Bank of England governor Andrew Bailey has warned that the long-term damage from falling back on World Trade Organisation terms would be worse than the economic hit from coronavirus.

Tory MPs urged Mr Johnson to stick to his guns, insisting his pledge to ‘take back control’ and put sovereignty first must not be sacrificed to get a deal. But Sir Keir Starmer accused the PM of bungling the negotiations, swiping: ‘Secure the deal, Prime Minister.

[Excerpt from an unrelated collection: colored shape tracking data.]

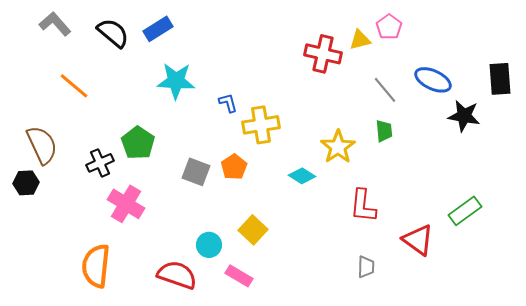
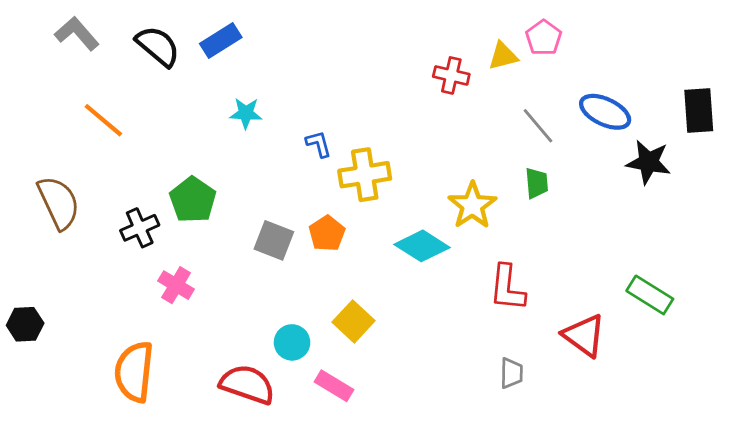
red cross: (323, 54) -> (451, 75), size x0.7
cyan star: (176, 81) -> (246, 113), size x0.6
cyan diamond: (302, 176) -> (422, 246), size x1.4
black hexagon: (26, 183) -> (25, 324), moved
pink cross: (126, 204) -> (176, 285), size x0.7
green rectangle: (465, 211) -> (650, 295), turned 68

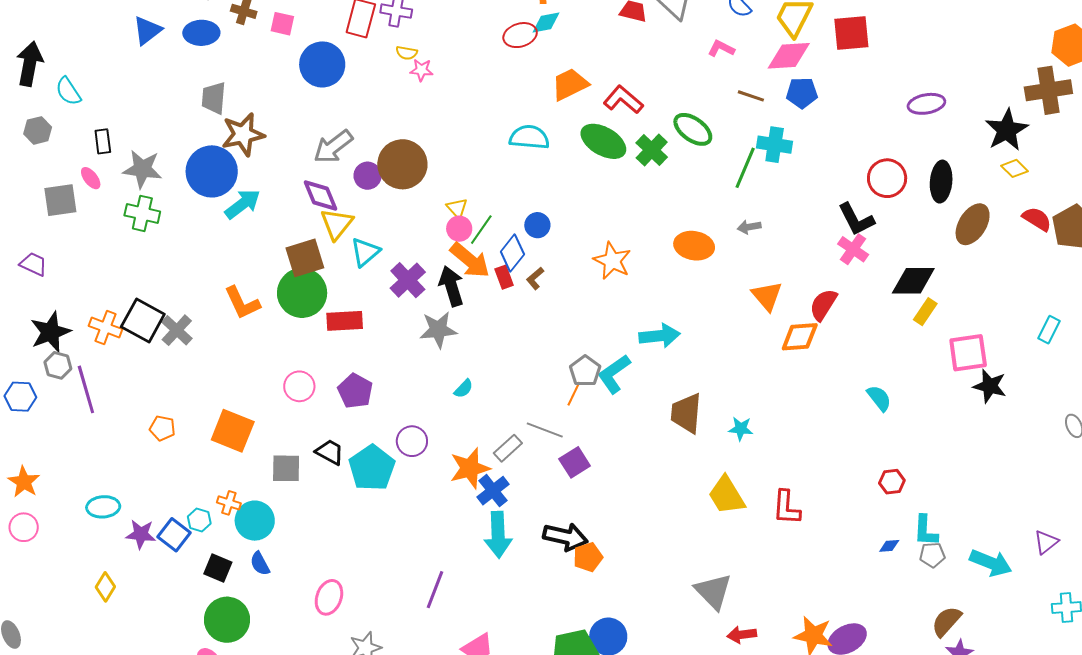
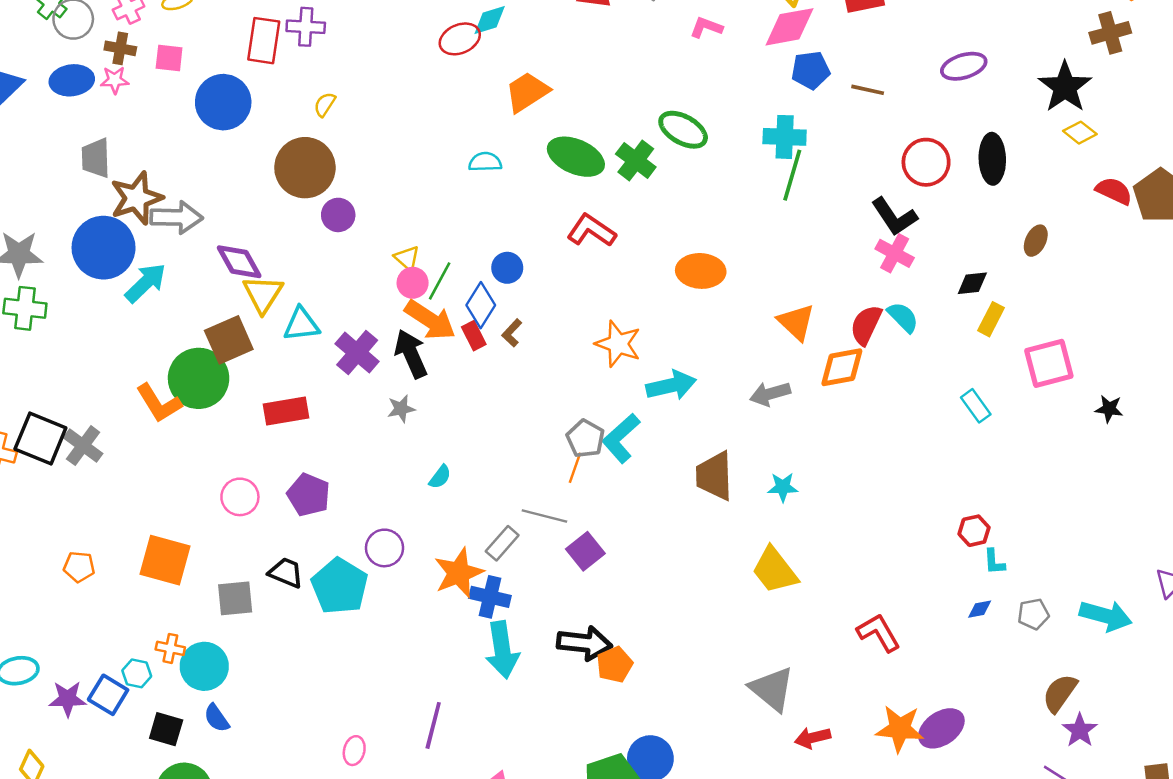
yellow semicircle: (407, 53) -> (325, 104), moved, turned 120
pink star: (421, 70) -> (115, 80), moved
brown cross: (1048, 90) -> (1110, 33), size x0.7
brown line: (751, 96) -> (868, 90), moved
red L-shape: (623, 100) -> (591, 231), moved
cyan semicircle: (529, 137) -> (485, 162), size x0.7
gray arrow: (333, 147) -> (176, 217), moved, turned -135
brown circle: (402, 164) -> (305, 168), moved
green line: (745, 168) -> (792, 175), moved
purple circle: (368, 176) -> (338, 215), moved
brown ellipse: (973, 224) -> (1036, 241), moved, size x0.6
gray arrow: (749, 227) -> (770, 394), moved, size x1.4
cyan triangle: (365, 252) -> (301, 324), turned 40
orange star: (612, 261) -> (618, 344), moved
black diamond: (913, 281) -> (972, 283), size x0.6
green circle: (302, 293) -> (199, 378), moved
gray star: (438, 330) -> (401, 409), size x0.6
cyan rectangle: (1049, 330) -> (976, 406), moved, turned -56
black star: (990, 386) -> (1109, 409), moved, size x0.7
cyan semicircle: (879, 398) -> (903, 317), moved
blue cross: (493, 491) -> (490, 597), turned -32
red L-shape: (786, 508) -> (879, 633), moved, turned 153
cyan L-shape: (926, 531) -> (994, 562), moved, size x0.7
pink ellipse: (329, 597) -> (354, 751), moved, size x0.7

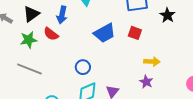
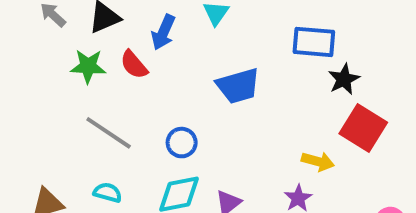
black star: (167, 15) -> (344, 79), moved
red square: (135, 33) -> (363, 128), moved, size x1.6
gray line: (29, 69) -> (109, 133), moved

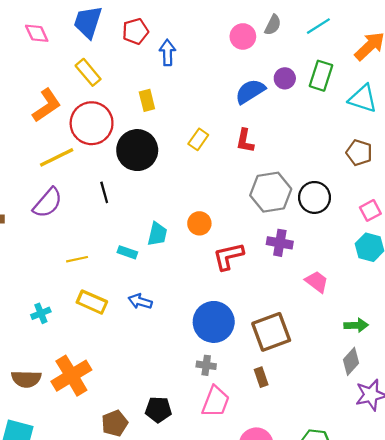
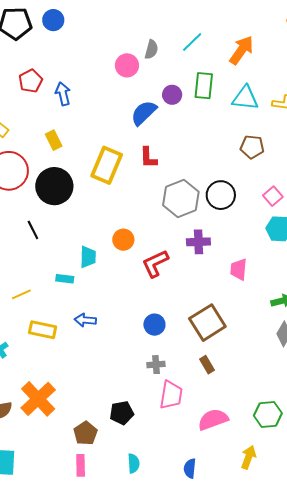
yellow rectangle: (198, 139) -> (107, 165), size x1.8
pink trapezoid: (317, 282) -> (239, 269), turned -110
blue circle: (214, 322) -> (154, 325), size x0.6

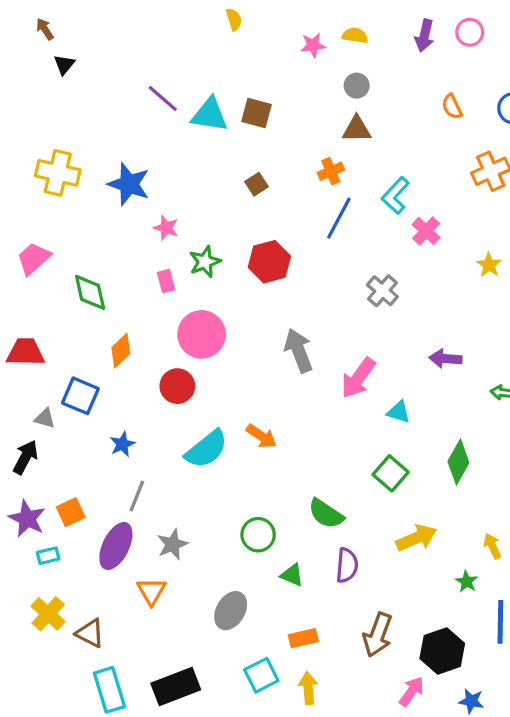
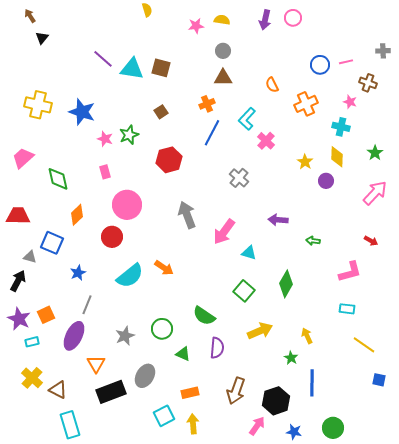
orange semicircle: (452, 107) -> (272, 85), moved
green star: (205, 262) -> (129, 135), moved
gray star: (172, 544) -> (125, 336), moved
black rectangle: (176, 687) -> (111, 392), moved

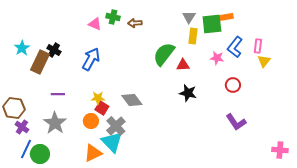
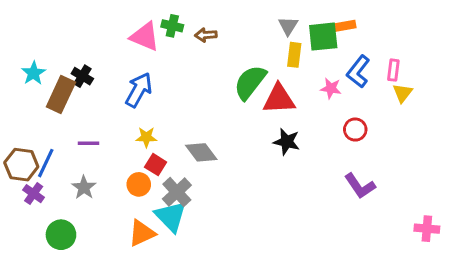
pink triangle: (95, 24) -> (145, 37), size x1.5
red triangle: (183, 65) -> (279, 99), size x1.6
yellow star: (98, 98) -> (146, 137), moved
gray star: (55, 123) -> (84, 187), size x0.7
blue line: (26, 149) -> (46, 163), moved

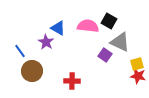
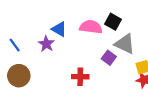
blue line: (20, 51) -> (15, 45), moved
brown circle: (32, 71) -> (19, 76), moved
red cross: (72, 81) -> (80, 77), moved

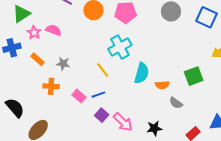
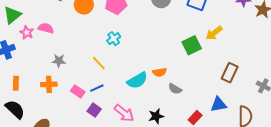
cyan cross: (120, 47) -> (114, 39), size x0.6
orange rectangle: (37, 59) -> (16, 83), moved, turned 56
cyan semicircle: (142, 73) -> (137, 80), moved, turned 50
green square: (194, 76) -> (192, 45), moved
purple square: (102, 115) -> (94, 110), moved

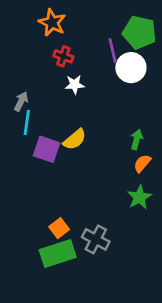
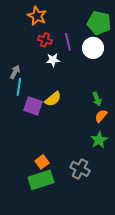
purple line: (113, 51) -> (68, 42), moved
green arrow: (137, 139) -> (97, 99), turned 144
gray cross: (96, 239) -> (80, 169), moved

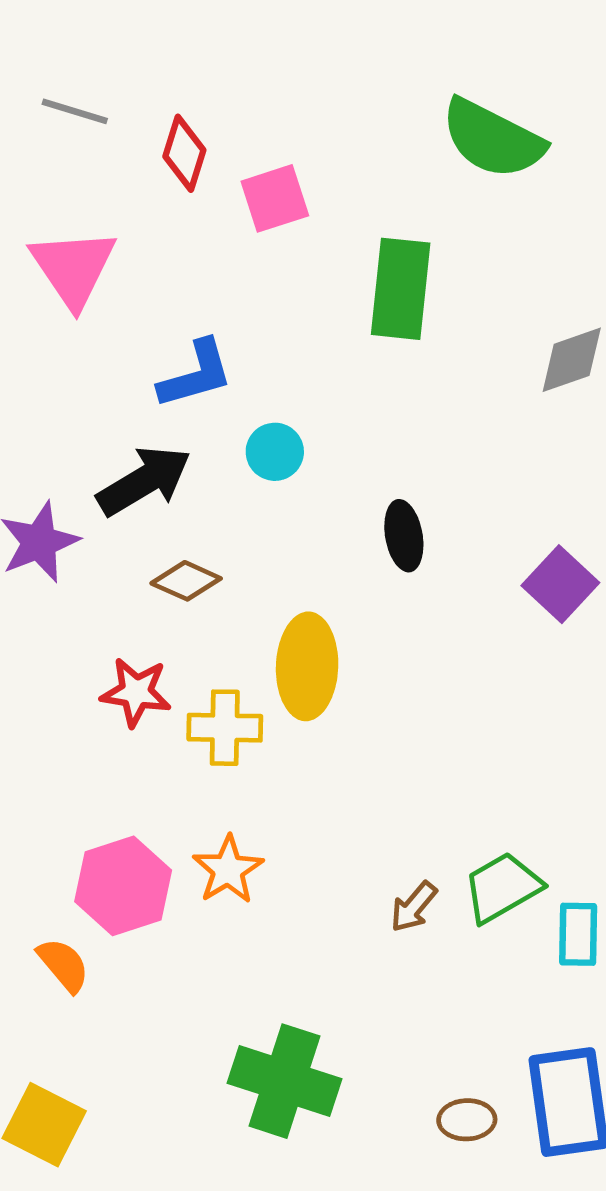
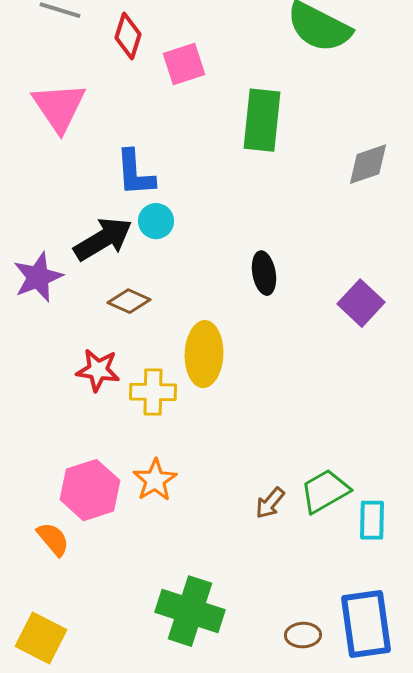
blue L-shape: (196, 374) -> (135, 173), turned 102
cyan circle: (275, 452) -> (156, 221), moved

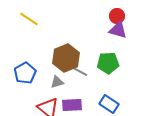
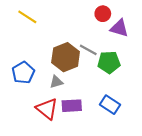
red circle: (117, 16) -> (103, 14), moved
gray line: (79, 71) -> (88, 50), moved

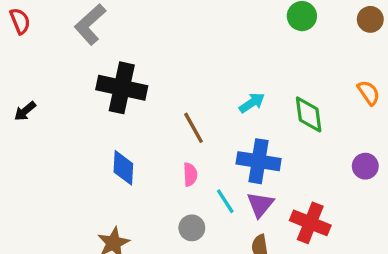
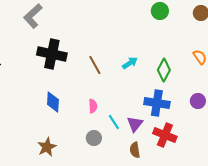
green diamond: (309, 114) -> (164, 70), turned 35
brown line: (193, 128) -> (95, 65), moved
blue cross: (259, 161) -> (157, 103), moved

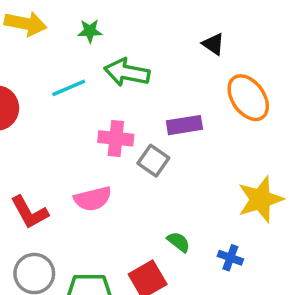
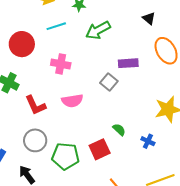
green arrow: (127, 72) -> (98, 30), turned -45
cyan line: (69, 88) -> (56, 26), moved
pink cross: (116, 138) -> (61, 64), moved

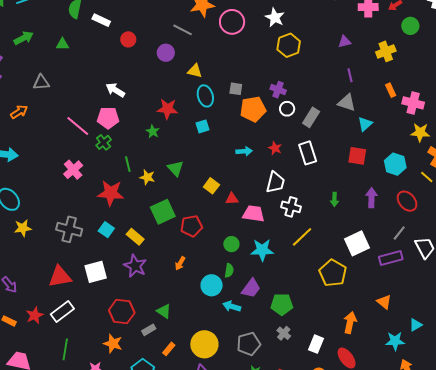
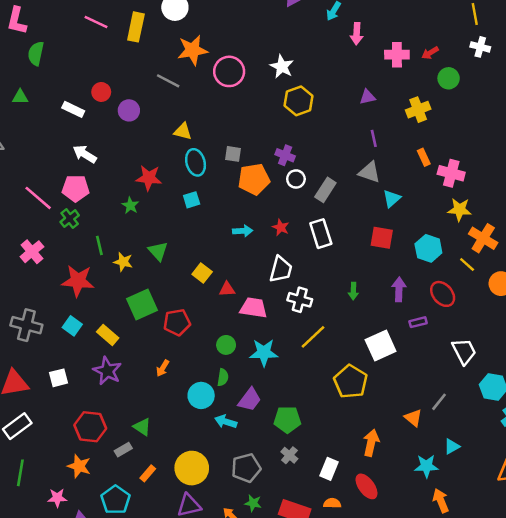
white rectangle: (101, 20) -> (73, 109), moved
purple circle: (166, 53) -> (129, 110), moved
gray line: (399, 233) -> (439, 402), moved
purple rectangle: (391, 258) -> (418, 322), moved, size x0.6
white square: (96, 272) -> (59, 378), size x0.7

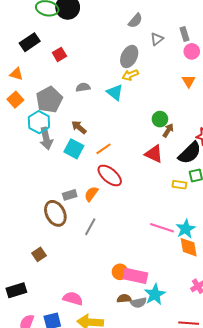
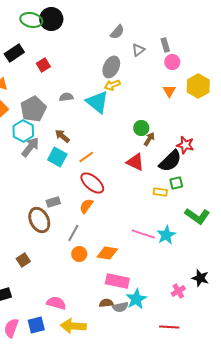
cyan triangle: (115, 92) -> (97, 102), size x1.4
gray arrow: (46, 139) -> (30, 147), turned -130
orange semicircle: (91, 194) -> (86, 206), moved
orange diamond: (189, 247) -> (107, 253), moved, turned -70
orange circle: (120, 272) -> (79, 254), moved

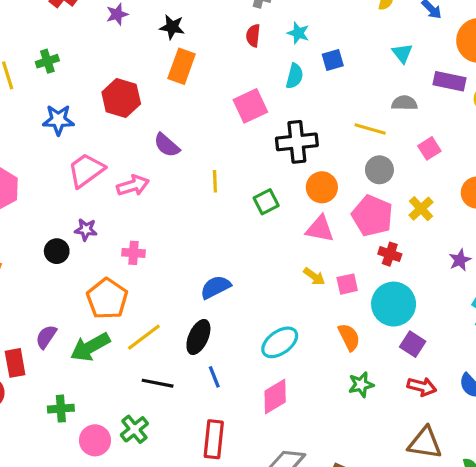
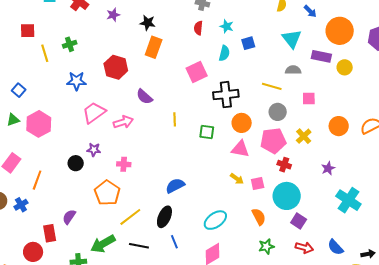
cyan triangle: (402, 53) -> (292, 39), size x1.5
pink square: (429, 148) -> (309, 98), turned 32
green square: (266, 202) -> (207, 132), turned 35
pink pentagon: (372, 216) -> (273, 141), turned -30
green arrow: (90, 347) -> (103, 244), moved

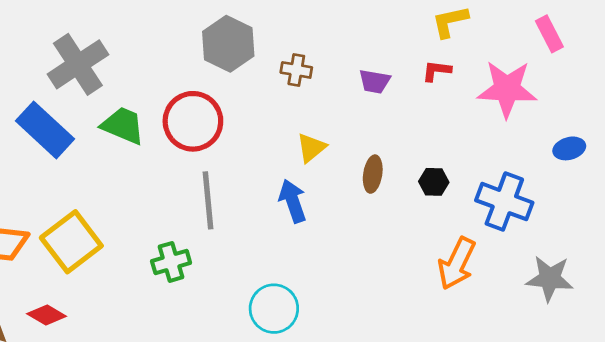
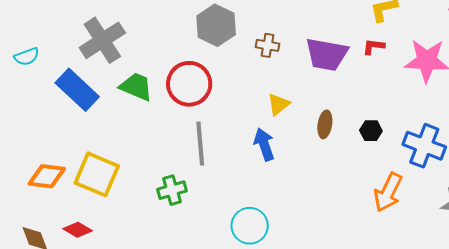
purple trapezoid: (375, 81) -> (327, 54), size x1.8
yellow square: (71, 242) -> (97, 174), turned -30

You promised it.’

Cabinet minister Robert Jenrick waded into the crisis last night, telling ITV’s Peston that while there had been ‘good discussion’ between the PM and Ms von der Leyen, there are still ‘very significant areas of disagreement’ and that had been ‘no clear movement in the right direction’.  

The Housing Secretary said: ‘It sounds as if, from the conversations I’ve had with the Prime Minister’s team tonight, that there are still very significant areas of disagreement.

‘So I don’t want to give false hope, but he did conclude with Ursula von der Leyen that we should get the teams back together in the coming days and they will work hard to see if there is a way forward until Sunday.’

Asked if the UK was closer to a deal, he said: ‘I think there was a good discussion, but there was no clear movement in the right direction.’